> [Work task] Exact copy without images: repeat every entry as written.

> [Listed entries]
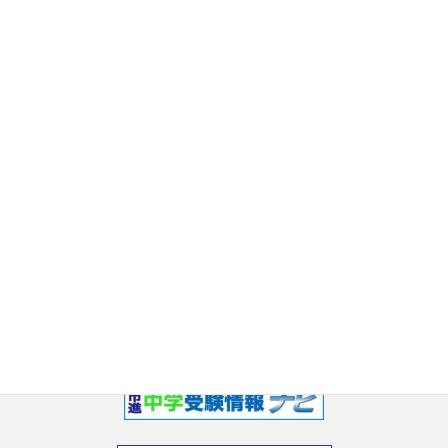
2017年10月
2017年9月
2017年8月
2017年7月
2017年6月
2017年5月
2017年3月
2017年2月
2017年1月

> [Written solution]
2017年10月
2017年9月
2017年8月
2017年7月
2017年6月
2017年5月
2017年3月
2017年2月
2017年1月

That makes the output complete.